Tether's AI research division, QVAC, has made a groundbreaking announcement that could reshape the landscape of artificial intelligence education. On December 22, 2025, they unveiled QVAC Genesis II, a major enhancement to the world's largest publicly available synthetic educational dataset for AI pretraining, which is detailed in the document.
Introduction of QVAC Genesis II
The new release of QVAC Genesis II introduces an impressive 107 billion tokens, increasing the total dataset size to 148 billion tokens across 19 educational domains. This expansion is designed to significantly enhance the scale and depth of AI training data, focusing on improving the reasoning capabilities of AI models rather than merely their predictive abilities.
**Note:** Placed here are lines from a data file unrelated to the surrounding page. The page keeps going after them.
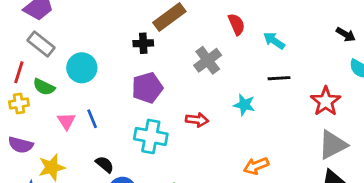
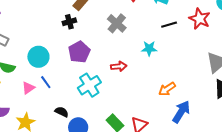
cyan circle: (82, 68) -> (38, 57), moved
red star: (326, 101) -> (200, 19), moved
pink triangle: (66, 121) -> (28, 88), turned 40
cyan cross: (151, 136) -> (89, 85), turned -30

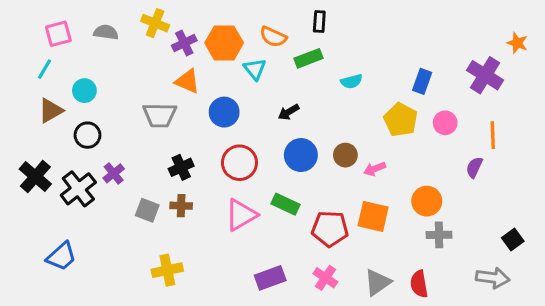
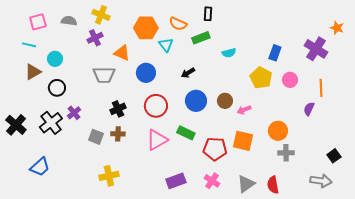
purple cross: (184, 43) -> (95, 38), moved
cyan line: (45, 69) -> (29, 45), turned 72
black cross: (35, 177) -> (16, 125), moved

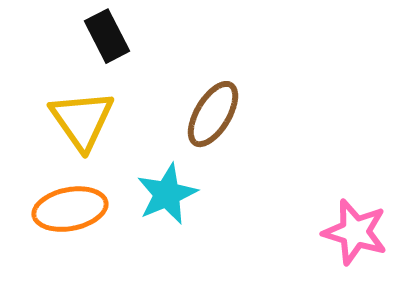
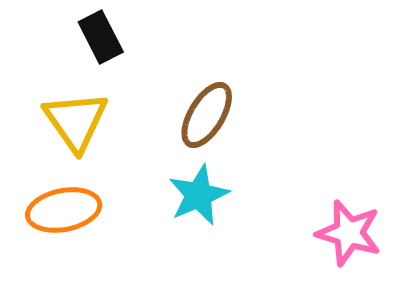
cyan star: (167, 194) -> (199, 195), moved

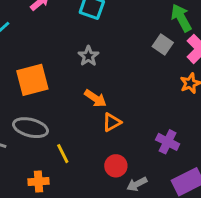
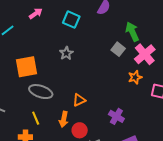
orange arrow: (95, 98) -> (64, 119), moved, turned 63
gray ellipse: (30, 128) -> (41, 92), moved
yellow line: (63, 154) -> (36, 118), moved

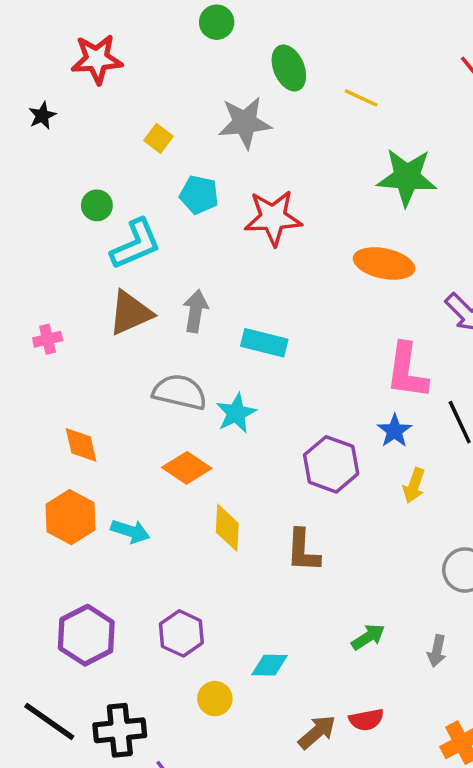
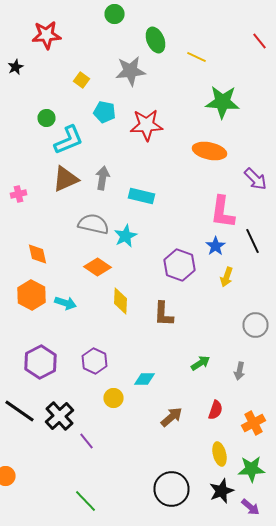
red semicircle: (366, 720) -> (216, 410), moved, turned -60
black cross: (120, 730) -> (60, 416), turned -36

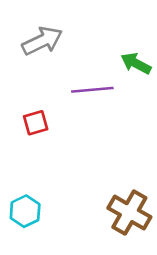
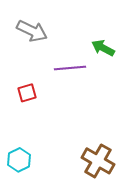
gray arrow: (42, 41) -> (32, 31), turned 52

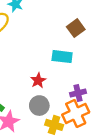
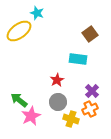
purple cross: (78, 93) -> (92, 91), turned -32
orange cross: (76, 113) -> (90, 109), size x0.7

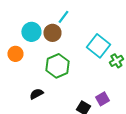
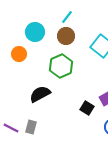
brown circle: (52, 33) -> (66, 36), moved
black semicircle: (36, 94) -> (40, 94), size x1.5

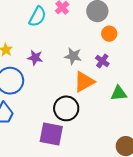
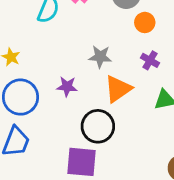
purple star: (35, 58) -> (67, 87), moved
purple cross: (102, 61) -> (150, 60), moved

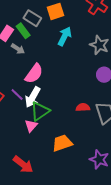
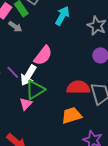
pink semicircle: (34, 74) -> (43, 55), moved
red semicircle: (83, 107) -> (78, 87), size x1.6
orange trapezoid: (62, 143) -> (72, 115), moved

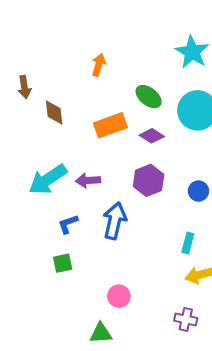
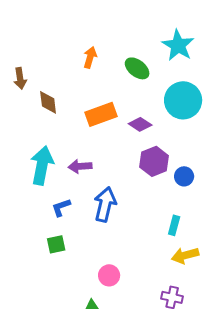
green ellipse: (149, 97) -> (137, 68), moved
cyan arrow: (48, 179) -> (42, 165), turned 135
purple hexagon: (149, 180) -> (154, 161), moved

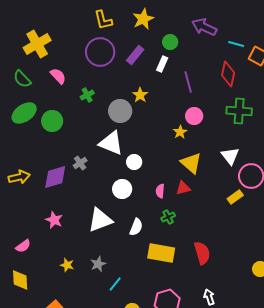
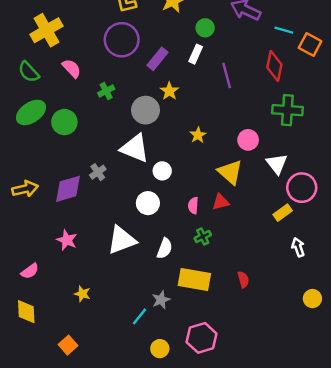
purple rectangle: (135, 55) -> (157, 59), moved
pink circle: (194, 116) -> (248, 140), moved
yellow star: (180, 132) -> (198, 135), moved
red semicircle: (202, 253) -> (243, 279), size x0.6
gray star: (98, 264) -> (161, 300), moved
white arrow: (209, 297) -> (298, 247), moved

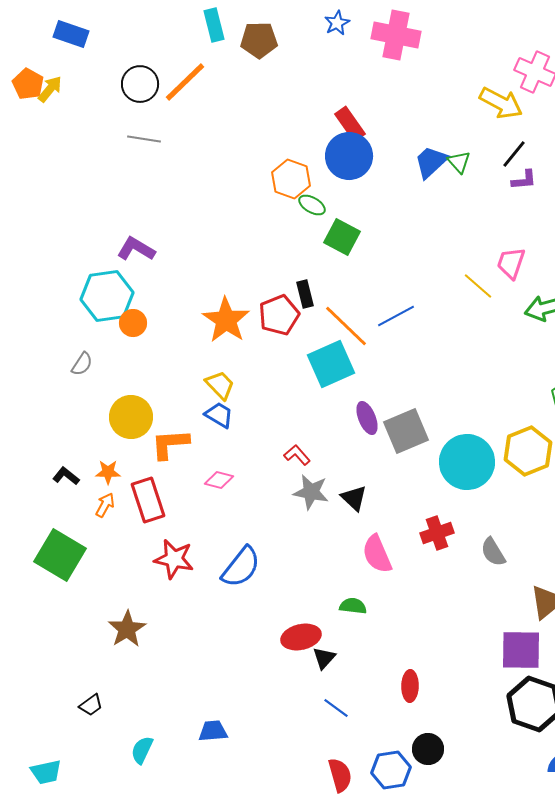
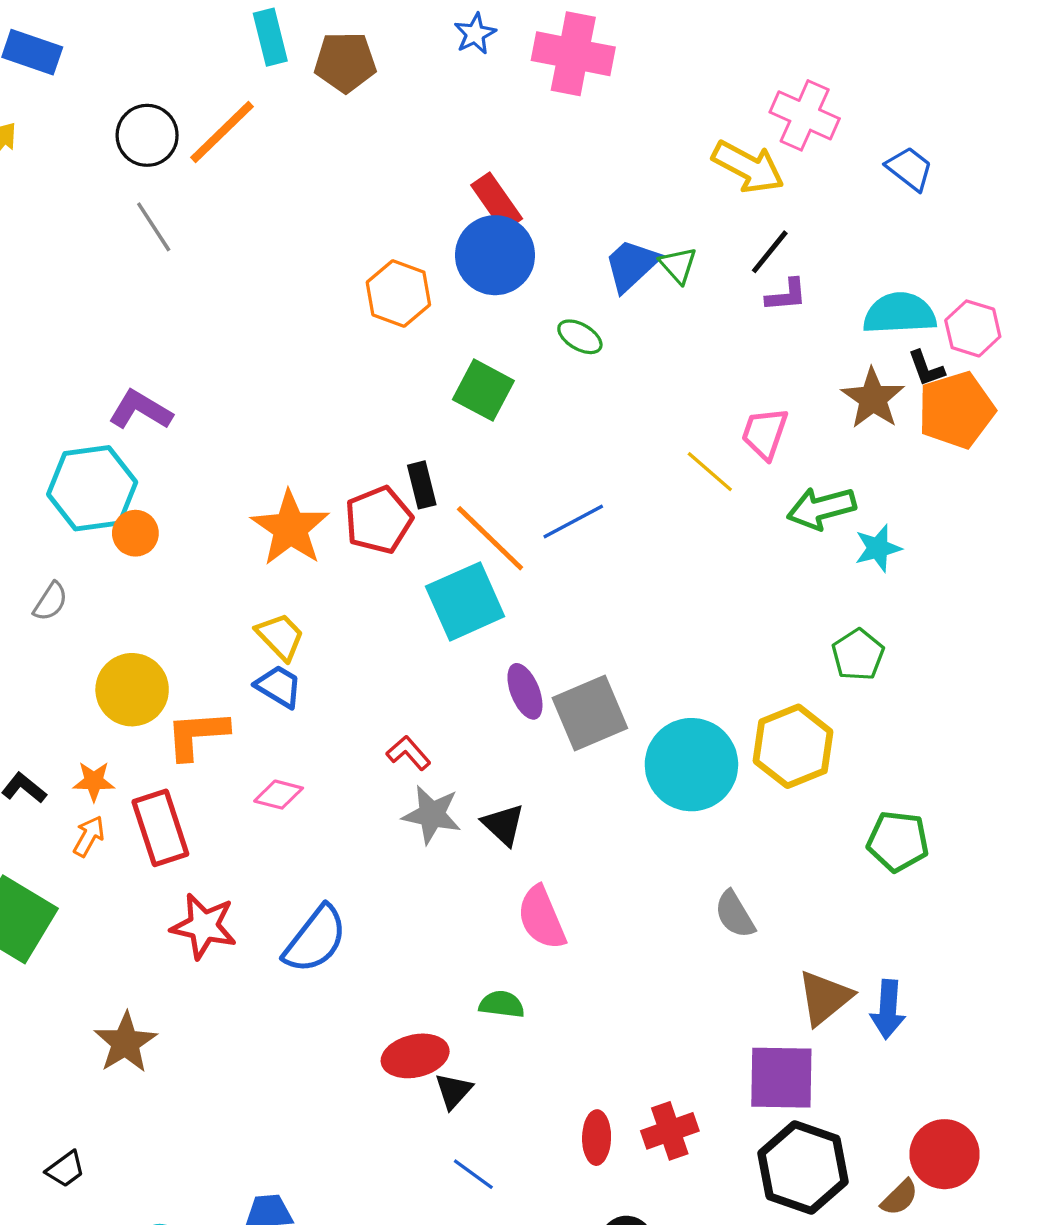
gray line: (144, 139) -> (154, 227), turned 48
green ellipse: (312, 205) -> (580, 337), moved
red cross: (437, 533) -> (670, 1131), moved

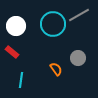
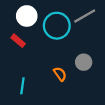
white circle: (16, 26) -> (27, 16), moved
red rectangle: (12, 52) -> (18, 41), moved

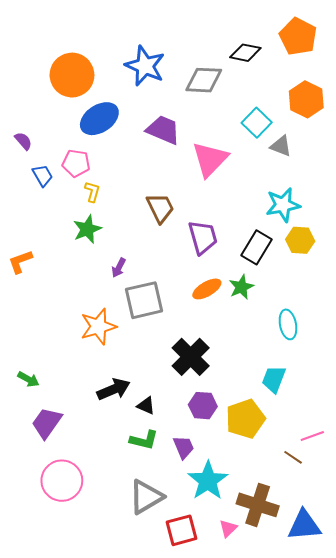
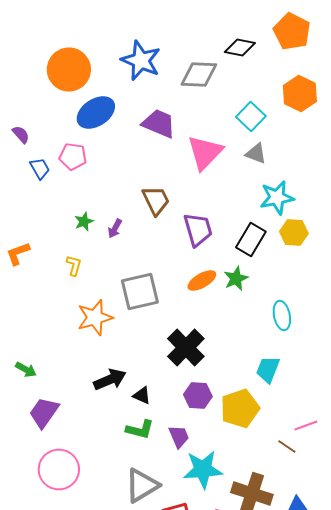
gray triangle: (281, 146) -> (256, 154), moved
yellow L-shape: (92, 192) -> (74, 266), moved
green star: (87, 229) -> (84, 222), size x0.7
purple arrow: (119, 268) -> (115, 228), moved
cyan star: (208, 481) -> (203, 470), turned 30

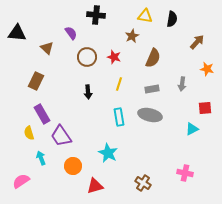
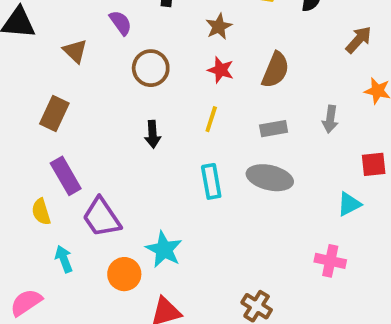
brown star: (132, 36) -> (219, 27), moved
red star: (114, 57) -> (221, 70), moved
cyan star: (108, 153) -> (164, 250), moved
pink cross: (185, 173) -> (330, 261), moved

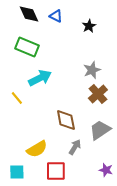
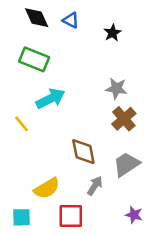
gray star: (92, 70) -> (116, 88), turned 30

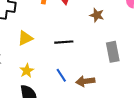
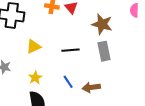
brown star: (97, 15) -> (102, 24), size x1.5
gray rectangle: (113, 52) -> (104, 51), moved

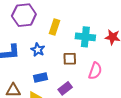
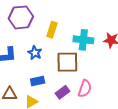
brown square: (70, 59) -> (67, 62), size x1.6
pink semicircle: (95, 71) -> (85, 89), moved

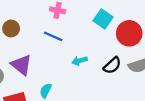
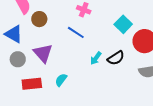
cyan arrow: (80, 61) -> (96, 58), turned -48
black semicircle: (112, 65) -> (116, 58), moved

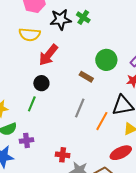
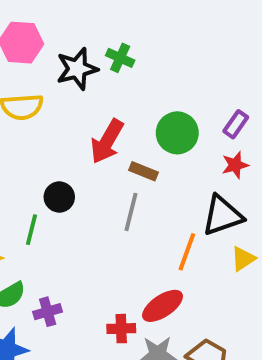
red arrow: (48, 55) -> (107, 141), moved
green line: (32, 104) -> (31, 230), moved
gray line: (80, 108) -> (131, 212), moved
red ellipse: (121, 153) -> (163, 306), moved

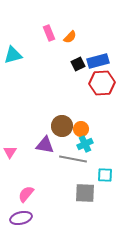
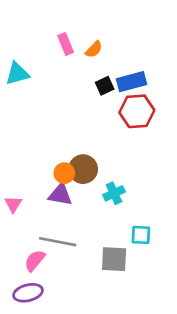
orange circle: (81, 129) -> (64, 173), moved
gray line: (73, 159) -> (58, 242), moved

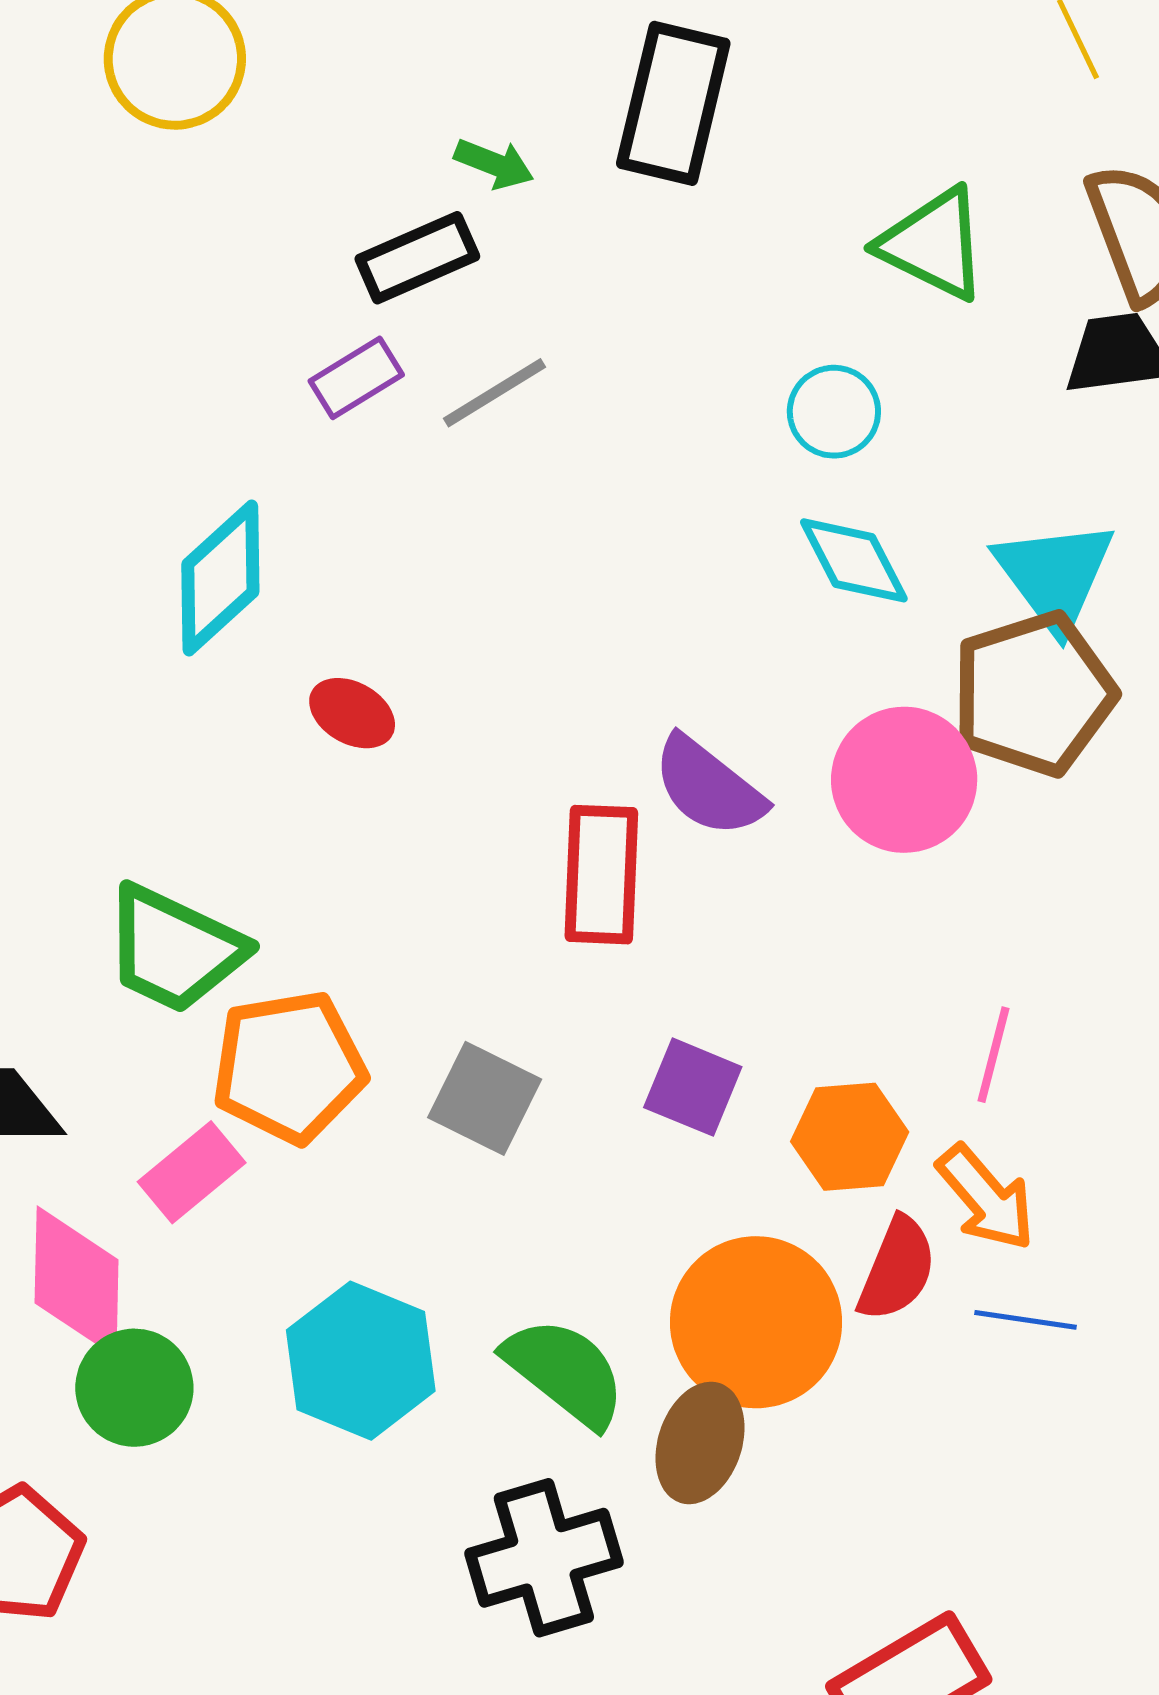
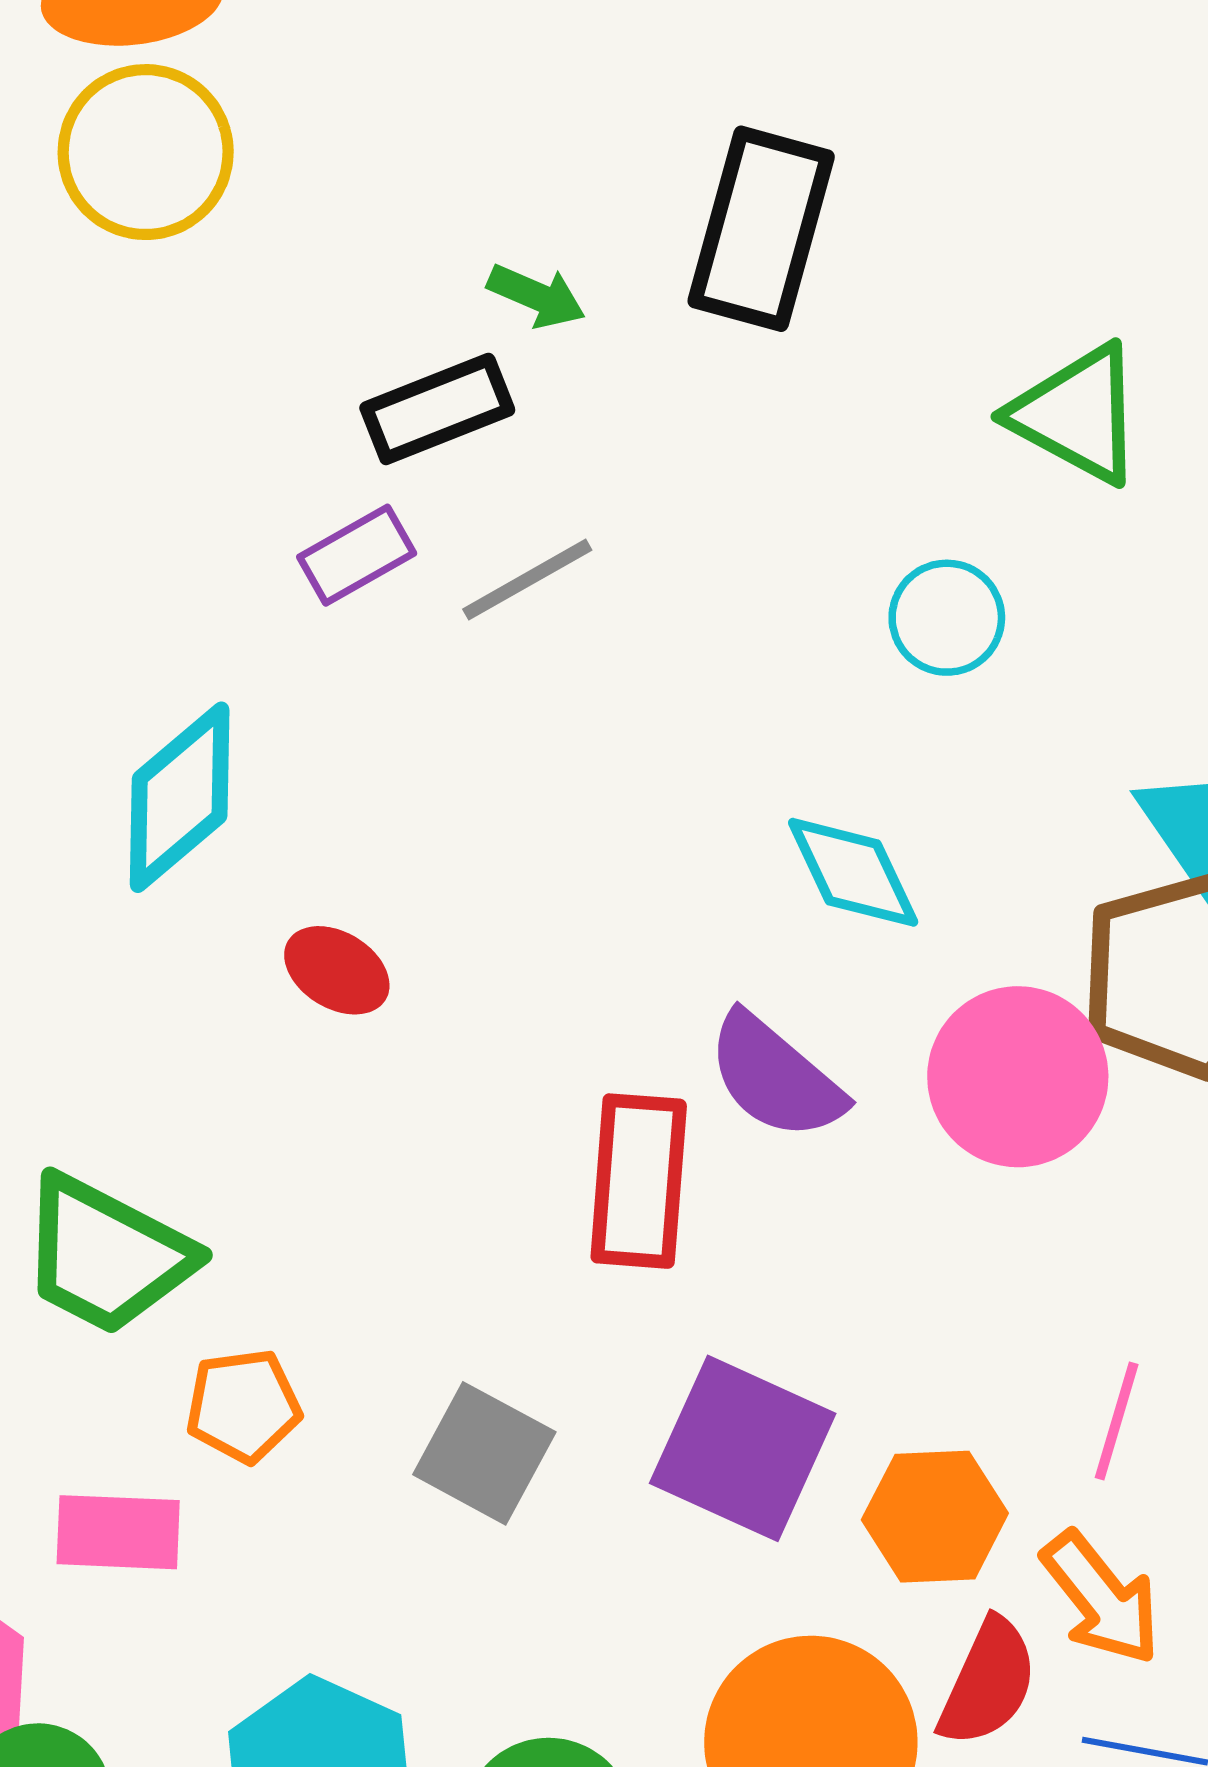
cyan diamond: (854, 560) -> (853, 872), moved
orange pentagon: (289, 1067) -> (243, 1406), size x0.6
purple square: (693, 1087) -> (743, 1448), size x1.5
pink rectangle: (192, 1172) -> (118, 1532), turned 40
Focus on Critical Thinking and Reasoning
By prioritizing the development of critical thinking and reasoning skills in AI, QVAC aims to foster a new generation of intelligent systems that can better understand and interact with complex information.
Accessibility of the Dataset
The dataset is made available under a Creative Commons license, ensuring that researchers and developers can freely access and utilize this valuable resource to advance their work in AI education.
Earlier today, Meta Platforms launched LLaMA 2, an open-source large language model aimed at enhancing AI research and commercial applications. This development contrasts with Tether's recent unveiling of QVAC Genesis II, which focuses on educational datasets for AI. For more details, see LLaMA 2.